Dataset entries
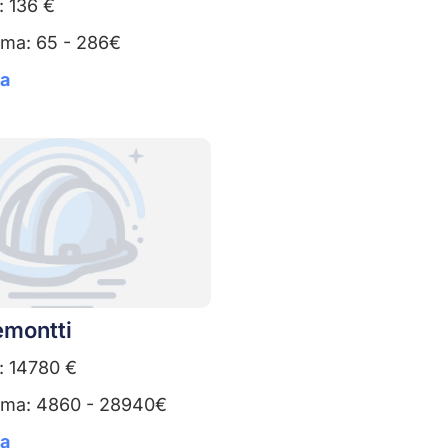
: 136 €
uma: 65 - 286€
ta
emontti
: 14780 €
uma: 4860 - 28940€
ta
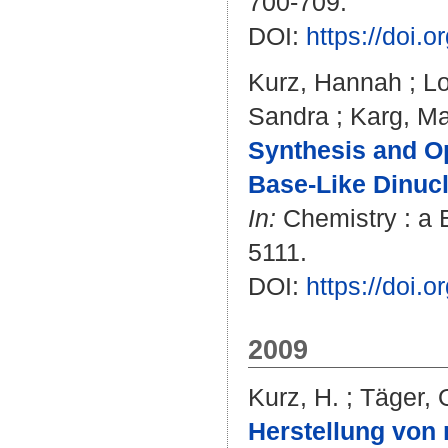
700-709.
DOI:
https://doi.
Kurz, Hannah
;
Lo
Sandra
;
Karg, Ma
Synthesis and Op
Base‐Like Dinucl
In:
Chemistry : a E
5111.
DOI:
https://doi
2009
Kurz, H.
;
Täger, 
Herstellung von 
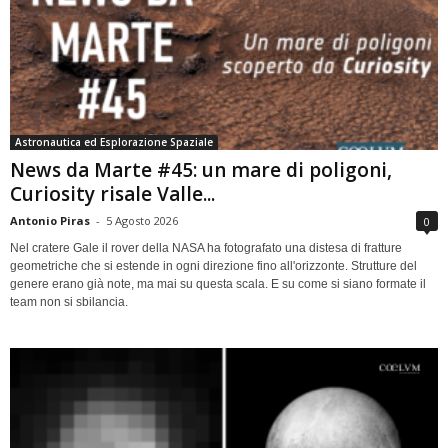
Astronautica ed Esplorazione Spaziale
News da Marte #45: un mare di poligoni,
Curiosity risale Valle...
Antonio Piras
-
5 Agosto 2026
0
Nel cratere Gale il rover della NASA ha fotografato una distesa di fratture
geometriche che si estende in ogni direzione fino all'orizzonte. Strutture del
genere erano già note, ma mai su questa scala. E su come si siano formate il
team non si sbilancia.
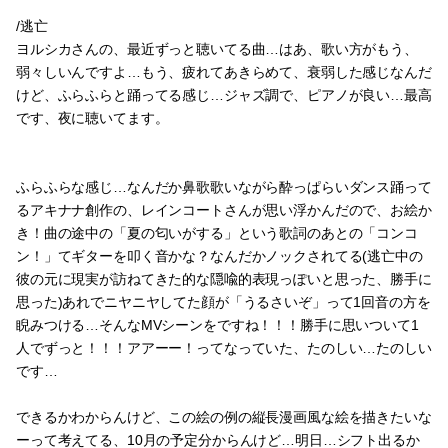
/逃亡
ヨルシカさんの、最近ずっと聴いてる曲…はあ、歌い方がもう、
弱々しいんですよ…もう、疲れてあきらめて、衰弱した感じなんだ
けど、ふらふらと踊ってる感じ…ジャズ調で、ピアノが良い…最高
です、夜に聴いてます。
ふらふらな感じ…なんだか鼻歌歌いながら酔っぱらいダンス踊って
るアキナナ創作の、レインコートさんが思い浮かんだので、お絵か
き！曲の途中の「夏の匂いがする」という歌詞のあとの「コンコ
ン！」てギターを叩く音かな？なんだかノックされてる(逃亡中の
彼の元に現実が訪ねてきた的な隠喩的表現っぽいと思った、勝手に
思った)あれでニヤニヤしてた顔が「うるさいぞ」って1回音の方を
睨みつける…そんなMVシーンをですね！！！勝手に思いついて1
人でずっと！！！アアーー！ってなっていた、たのしい…たのしい
です…
できるかわからんけど、この絵の例の縦長漫画風な絵を描きたいな
ーって考えてる、10月の予定分からんけど…明日…シフト出るか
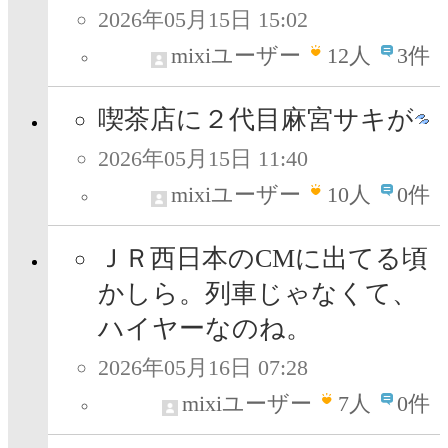
2026年05月15日 15:02
mixiユーザー
12
人
3件
喫茶店に２代目麻宮サキが
2026年05月15日 11:40
mixiユーザー
10
人
0件
ＪＲ西日本のCMに出てる頃
かしら。列車じゃなくて、
ハイヤーなのね。
2026年05月16日 07:28
mixiユーザー
7
人
0件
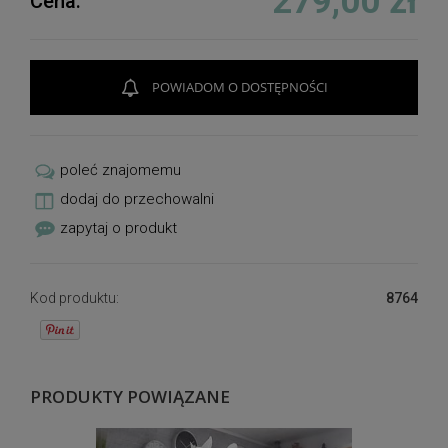
279,00 zł
Cena:
POWIADOM O DOSTĘPNOŚCI
poleć znajomemu
dodaj do przechowalni
zapytaj o produkt
Kod produktu:
8764
PRODUKTY POWIĄZANE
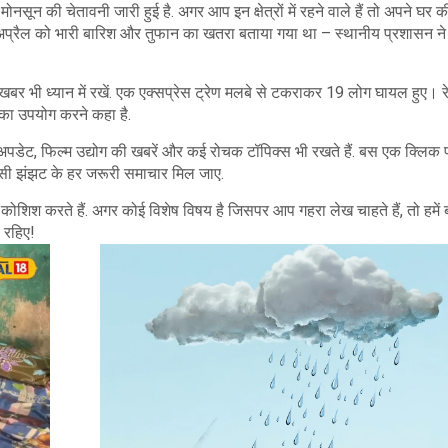
नसून की चेतावनी जारी हुई है. अगर आप इन क्षेत्रों में रहने वाले हैं तो अपने घर की
 अप्रैल को भारी बारिश और तुफान का खतरा बताया गया था – स्थानीय प्रशासन ने 
ी खबर भी ध्यान में रखें. एक एक्सप्रेस ट्रेण मलबे से टकराकर 19 लोग घायल हुए। र
 का उपयोग करने कहा है.
अपडेट, फिल्म उद्योग की खबरें और कई रोचक टॉपिक्स भी रखते हैं. बस एक क्लिक
किसी झंझट के हर जरूरी समाचार मिल जाए.
शिश करते हैं. अगर कोई विशेष विषय है जिसपर आप गहरा लेख चाहते हैं, तो हमें
 रहिए!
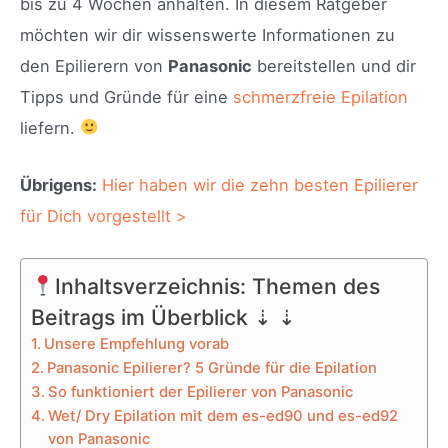
bis zu 4 Wochen anhalten. In diesem Ratgeber
möchten wir dir wissenswerte Informationen zu
den Epilierern von
Panasonic
bereitstellen und dir
Tipps und Gründe für eine
schmerzfreie Epilation
liefern.
Übrigens:
Hier haben wir die zehn besten Epilierer
für Dich vorgestellt >
Inhaltsverzeichnis: Themen des
Beitrags im Überblick ⇣ ⇣
Unsere Empfehlung vorab
Panasonic Epilierer? 5 Gründe für die Epilation
So funktioniert der Epilierer von Panasonic
Wet/ Dry Epilation mit dem es-ed90 und es-ed92
von Panasonic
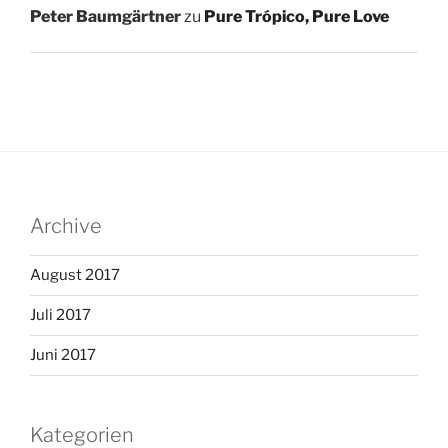
Peter Baumgärtner
zu
Pure Trópico, Pure Love
Archive
August 2017
Juli 2017
Juni 2017
Kategorien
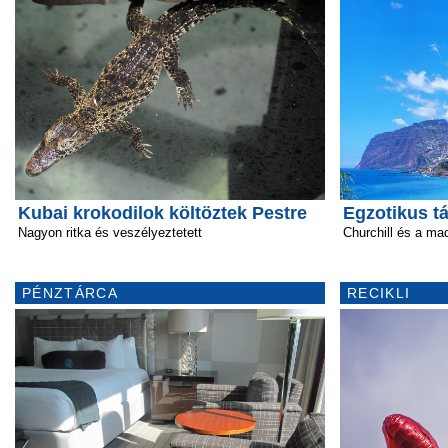
Kubai krokodilok költöztek Pestre
Egzotikus tá
Nagyon ritka és veszélyeztetett
Churchill és a ma
PÉNZTÁRCA
RECIKLI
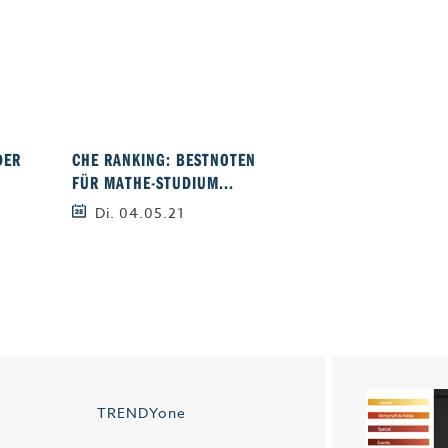
DER
CHE RANKING: BESTNOTEN
LOGO-LIFTING AN DER
FÜR MATHE-STUDIUM...
ULM
Di. 04.05.21
Do. 15.04.21
TRENDYone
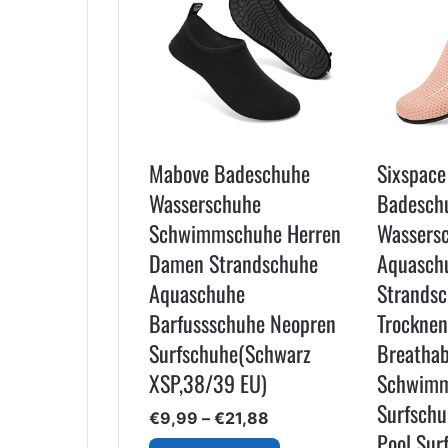
Mabove Badeschuhe
Sixspac
Wasserschuhe
Badesch
Schwimmschuhe Herren
Wassers
Damen Strandschuhe
Aquasch
Aquaschuhe
Strandsc
Barfussschuhe Neopren
Trocknen
Surfschuhe(Schwarz
Breathab
XSP,38/39 EU)
Schwim
Surfschu
Preisspanne:
€
9,99
–
€
21,88
€9,99
Pool Sur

◆ What the task requires:
Output every record verbatim, skipping images.

◆ Answer to this exercise:
: 136 €
uma: 65 - 286€
ta
emontti
: 14780 €
uma: 4860 - 28940€
ta
700-709.
DOI:
https://doi.
Kurz, Hannah
;
Lo
Sandra
;
Karg, Ma
Synthesis and Op
Base‐Like Dinucl
In:
Chemistry : a E
5111.
DOI:
https://doi
2009
Kurz, H.
;
Täger, 
Herstellung von 
Astronautica ed Esplorazione Spaziale
News da Marte #45: un mare di poligoni,
Curiosity risale Valle...
Antonio Piras
-
5 Agosto 2026
0
Nel cratere Gale il rover della NASA ha fotografato una distesa di fratture
geometriche che si estende in ogni direzione fino all'orizzonte. Strutture del
genere erano già note, ma mai su questa scala. E su come si siano formate il
team non si sbilancia.
/逃亡
ヨルシカさんの、最近ずっと聴いてる曲…はあ、歌い方がもう、
弱々しいんですよ…もう、疲れてあきらめて、衰弱した感じなんだ
けど、ふらふらと踊ってる感じ…ジャズ調で、ピアノが良い…最高
です、夜に聴いてます。
ふらふらな感じ…なんだか鼻歌歌いながら酔っぱらいダンス踊って
るアキナナ創作の、レインコートさんが思い浮かんだので、お絵か
き！曲の途中の「夏の匂いがする」という歌詞のあとの「コンコ
ン！」てギターを叩く音かな？なんだかノックされてる(逃亡中の
彼の元に現実が訪ねてきた的な隠喩的表現っぽいと思った、勝手に
思った)あれでニヤニヤしてた顔が「うるさいぞ」って1回音の方を
睨みつける…そんなMVシーンをですね！！！勝手に思いついて1
人でずっと！！！アアーー！ってなっていた、たのしい…たのしい
です…
できるかわからんけど、この絵の例の縦長漫画風な絵を描きたいな
ーって考えてる、10月の予定分からんけど…明日…シフト出るか
2026年05月15日 15:02
mixiユーザー
12
人
3件
喫茶店に２代目麻宮サキが
2026年05月15日 11:40
mixiユーザー
10
人
0件
ＪＲ西日本のCMに出てる頃
かしら。列車じゃなくて、
ハイヤーなのね。
2026年05月16日 07:28
mixiユーザー
7
人
0件
279,00 zł
Cena:
POWIADOM O DOSTĘPNOŚCI
poleć znajomemu
dodaj do przechowalni
zapytaj o produkt
Kod produktu:
8764
PRODUKTY POWIĄZANE
नसून की चेतावनी जारी हुई है. अगर आप इन क्षेत्रों में रहने वाले हैं तो अपने घर की
 अप्रैल को भारी बारिश और तुफान का खतरा बताया गया था – स्थानीय प्रशासन ने 
ी खबर भी ध्यान में रखें. एक एक्सप्रेस ट्रेण मलबे से टकराकर 19 लोग घायल हुए। र
 का उपयोग करने कहा है.
अपडेट, फिल्म उद्योग की खबरें और कई रोचक टॉपिक्स भी रखते हैं. बस एक क्लिक
किसी झंझट के हर जरूरी समाचार मिल जाए.
शिश करते हैं. अगर कोई विशेष विषय है जिसपर आप गहरा लेख चाहते हैं, तो हमें
 रहिए!
bis zu 4 Wochen anhalten. In diesem Ratgeber
möchten wir dir wissenswerte Informationen zu
den Epilierern von
Panasonic
bereitstellen und dir
Tipps und Gründe für eine
schmerzfreie Epilation
liefern.
Übrigens:
Hier haben wir die zehn besten Epilierer
für Dich vorgestellt >
Inhaltsverzeichnis: Themen des
Beitrags im Überblick ⇣ ⇣
Unsere Empfehlung vorab
Panasonic Epilierer? 5 Gründe für die Epilation
So funktioniert der Epilierer von Panasonic
Wet/ Dry Epilation mit dem es-ed90 und es-ed92
von Panasonic
Peter Baumgärtner
zu
Pure Trópico, Pure Love
Archive
August 2017
Juli 2017
Juni 2017
Kategorien
Kubai krokodilok költöztek Pestre
Egzotikus tá
Nagyon ritka és veszélyeztetett
Churchill és a ma
PÉNZTÁRCA
RECIKLI
DER
CHE RANKING: BESTNOTEN
LOGO-LIFTING AN DER
FÜR MATHE-STUDIUM...
ULM
Di. 04.05.21
Do. 15.04.21
TRENDYone
Mabove Badeschuhe
Sixspac
Wasserschuhe
Badesch
Schwimmschuhe Herren
Wassers
Damen Strandschuhe
Aquasch
Aquaschuhe
Strandsc
Barfussschuhe Neopren
Trocknen
Surfschuhe(Schwarz
Breathab
XSP,38/39 EU)
Schwim
Surfschu
Preisspanne:
€
9,99
–
€
21,88
€9,99
Pool Sur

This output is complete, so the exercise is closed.